▸ **Task description**: Please print, exactly, only the lines in the entries below from the line that has "određenog kreditora." through the line that has "команд впервые выступят в финальной стадии". Pictures don't go in.

▸ **Input**:
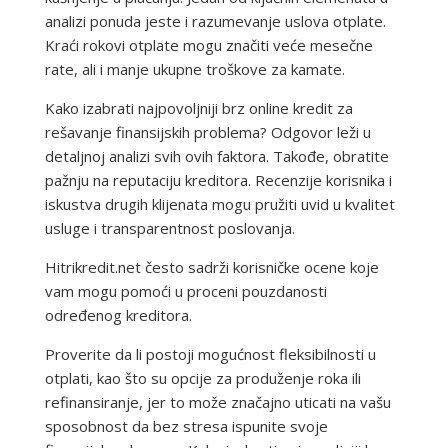
analizi ponuda jeste i razumevanje uslova otplate.
Kraći rokovi otplate mogu značiti veće mesečne
rate, ali i manje ukupne troškove za kamate.
Kako izabrati najpovoljniji brz online kredit za
rešavanje finansijskih problema? Odgovor leži u
detaljnoj analizi svih ovih faktora. Takođe, obratite
pažnju na reputaciju kreditora. Recenzije korisnika i
iskustva drugih klijenata mogu pružiti uvid u kvalitet
usluge i transparentnost poslovanja.
Hitrikredit.net često sadrži korisničke ocene koje
vam mogu pomoći u proceni pouzdanosti
određenog kreditora.
Proverite da li postoji mogućnost fleksibilnosti u
otplati, kao što su opcije za produženje roka ili
refinansiranje, jer to može značajno uticati na vašu
sposobnost da bez stresa ispunite svoje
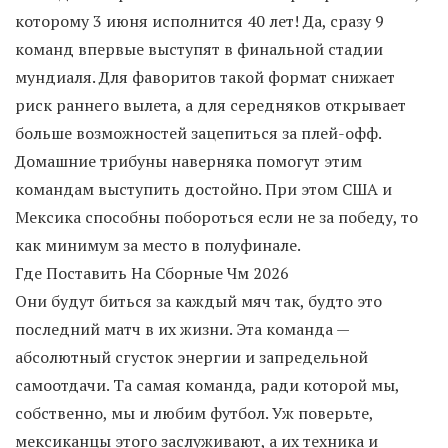
которому 3 июня исполнится 40 лет! Да, сразу 9
команд впервые выступят в финальной стадии
мундиаля. Для фаворитов такой формат снижает
риск раннего вылета, а для середняков открывает
больше возможностей зацепиться за плей-офф.
Домашние трибуны наверняка помогут этим
командам выступить достойно. При этом США и
Мексика способны побороться если не за победу, то
как минимум за место в полуфинале.
Где Поставить На Сборные Чм 2026
Они будут биться за каждый мяч так, будто это
последний матч в их жизни. Эта команда —
абсолютный сгусток энергии и запредельной
самоотдачи. Та самая команда, ради которой мы,
собственно, мы и любим футбол. Уж поверьте,
мексиканцы этого заслуживают, а их техника и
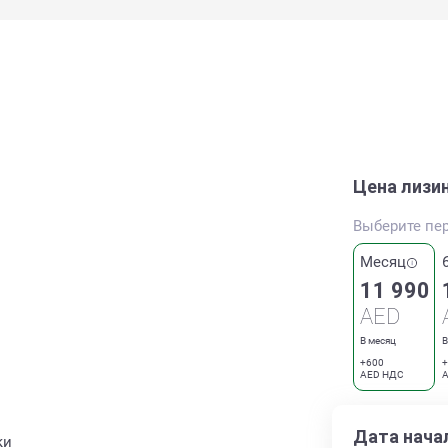
Цена лизи
Выберите пе
Месяц
11 990
AED
В месяц
В
+600
+
AED НДС
A
Дата нача
ки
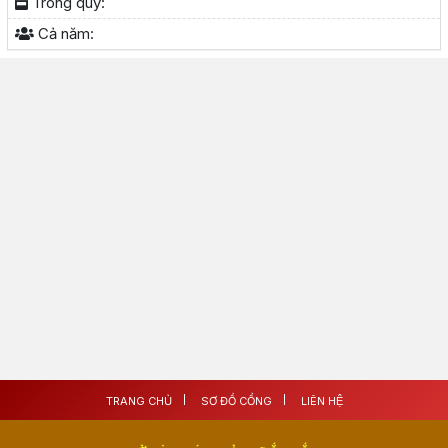
Trong quý:
Cả năm:
TRANG CHỦ
SƠ ĐỒ CỔNG
LIÊN HỆ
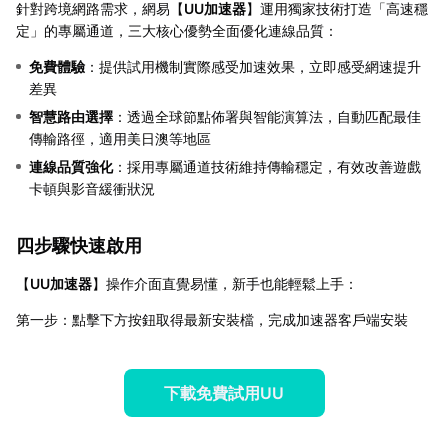
針對跨境網路需求，網易【
UU加速器
】運用獨家技術打造「高速穩
定」的專屬通道，三大核心優勢全面優化連線品質：
免費體驗
：提供試用機制實際感受加速效果，立即感受網速提升
差異
智慧路由選擇
：透過全球節點佈署與智能演算法，自動匹配最佳
傳輸路徑，適用美日澳等地區
連線品質強化
：採用專屬通道技術維持傳輸穩定，有效改善遊戲
卡頓與影音緩衝狀況
四步驟快速啟用
【
UU加速器
】操作介面直覺易懂，新手也能輕鬆上手：
第一步：點擊下方按鈕取得最新安裝檔，完成加速器客戶端安裝
下載免費試用UU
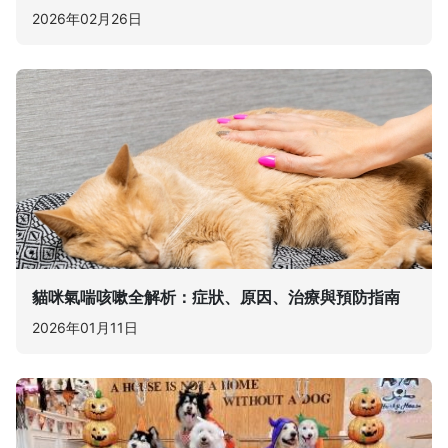
2026年02月26日
貓咪氣喘咳嗽全解析：症狀、原因、治療與預防指南
2026年01月11日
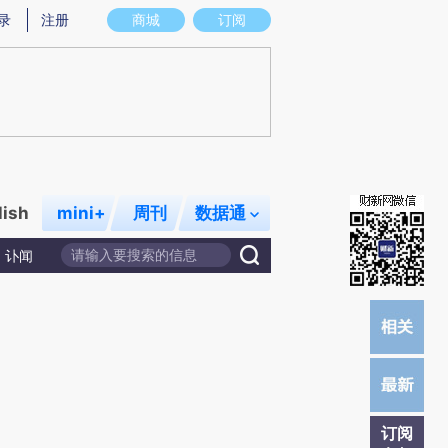
)提炼总结而成，可能与原文真实意图存在偏差。不代表财新观点和立场。推荐点击链接阅读原文细致比对和校
录
注册
商城
订阅
lish
mini+
周刊
数据通
讣闻
订阅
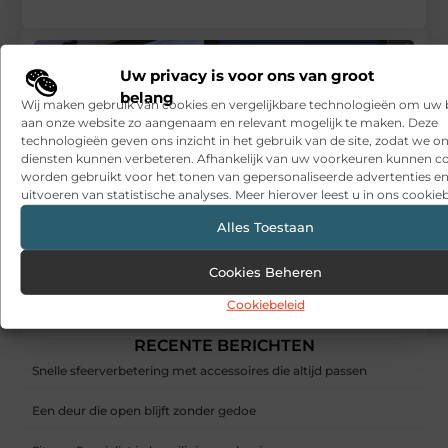
Uw privacy is voor ons van groot
belang
Wij maken gebruik van cookies en vergelijkbare technologieën om uw
aan onze website zo aangenaam en relevant mogelijk te maken. Deze
technologieën geven ons inzicht in het gebruik van de site, zodat we o
diensten kunnen verbeteren. Afhankelijk van uw voorkeuren kunnen c
worden gebruikt voor het tonen van gepersonaliseerde advertenties en
uitvoeren van statistische analyses. Meer hierover leest u in ons cookieb
Alles Toestaan
Cookies Beheren
Cookiebeleid
De essentiële elementen van een productieve werkplek
RECENTE BERICHTEN
Snelle sfeerverbetering met accessoires die altijd passen
Een deur die open blijft zonder gedoe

▸ **Response**:
određenog kreditora.
Proverite da li postoji mogućnost fleksibilnosti u
otplati, kao što su opcije za produženje roka ili
refinansiranje, jer to može značajno uticati na vašu
sposobnost da bez stresa ispunite svoje
которому 3 июня исполнится 40 лет! Да, сразу 9
команд впервые выступят в финальной стадии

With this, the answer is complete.